▶ [Exercise requirements]
Below are some records; find each line that carries the word "Back" and copy it.

(Rendered page images)

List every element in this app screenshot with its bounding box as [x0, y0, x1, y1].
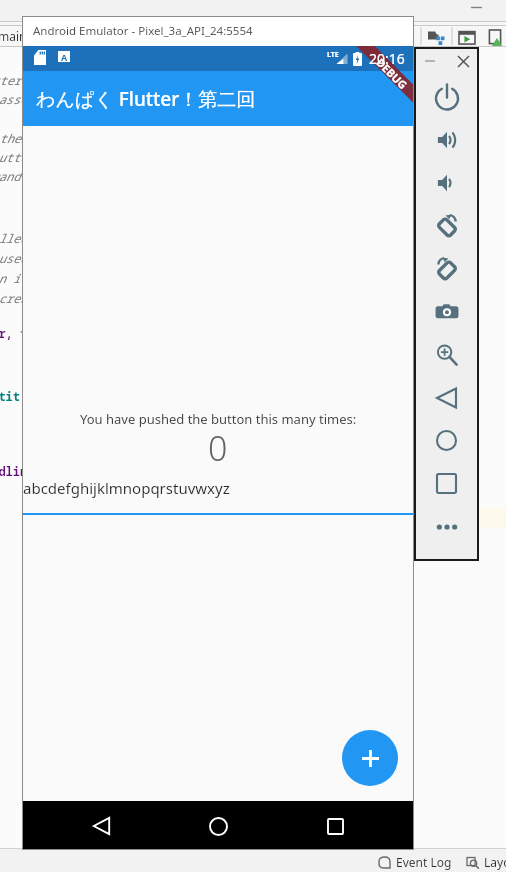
- staticText: DEBUG: [373, 55, 411, 92]
- staticText: Layou: [484, 854, 506, 870]
- staticText: ain it: [0, 270, 28, 286]
- button[interactable]: Increment: [342, 730, 398, 786]
- button[interactable]: Minimize: [421, 52, 439, 70]
- staticText: 0: [208, 425, 228, 471]
- staticText: abcdefghijklmnopqrstuvwxyz: [23, 478, 230, 498]
- staticText: eadline: [0, 463, 35, 479]
- button[interactable]: Recent apps: [315, 806, 355, 846]
- button[interactable]: Volume down: [414, 161, 479, 204]
- staticText: e used: [0, 250, 28, 266]
- staticText: 20:16: [369, 49, 405, 68]
- button[interactable]: Take screenshot: [414, 290, 479, 333]
- staticText: e assets: [0, 91, 42, 107]
- button[interactable]: Power: [414, 75, 479, 118]
- staticText: わんぱく Flutter！第二回: [36, 86, 256, 112]
- button[interactable]: Back: [81, 806, 121, 846]
- staticText: You have pushed the button this many tim…: [80, 410, 357, 428]
- staticText: A: [61, 51, 68, 62]
- button[interactable]: Zoom: [414, 333, 479, 376]
- button[interactable]: Rotate left: [414, 204, 479, 247]
- button[interactable]: Overview: [414, 462, 479, 505]
- staticText: ter, t: [0, 325, 28, 341]
- button[interactable]: More: [414, 505, 479, 548]
- staticText: tter: [0, 72, 21, 88]
- staticText: Flutter: [0, 149, 35, 165]
- button[interactable]: Home: [198, 806, 238, 846]
- button[interactable]: Rotate right: [414, 247, 479, 290]
- button[interactable]: Volume up: [414, 118, 479, 161]
- button[interactable]: Back: [414, 376, 479, 419]
- button[interactable]: Home: [414, 419, 479, 462]
- button[interactable]: Close: [454, 52, 472, 70]
- staticText: LTE: [327, 50, 339, 60]
- staticText: there: [0, 130, 36, 146]
- staticText: Event Log: [396, 854, 452, 870]
- staticText: Android Emulator - Pixel_3a_API_24:5554: [33, 23, 253, 39]
- staticText: y tit: [0, 388, 21, 404]
- staticText: ommand: [0, 168, 21, 184]
- staticText: e creat: [0, 290, 35, 306]
- staticText: main: [0, 28, 27, 44]
- staticText: rolled: [0, 230, 28, 246]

▶ [Reply]
- button[interactable]: Back: [81, 806, 121, 846]
- button[interactable]: Back: [414, 376, 479, 419]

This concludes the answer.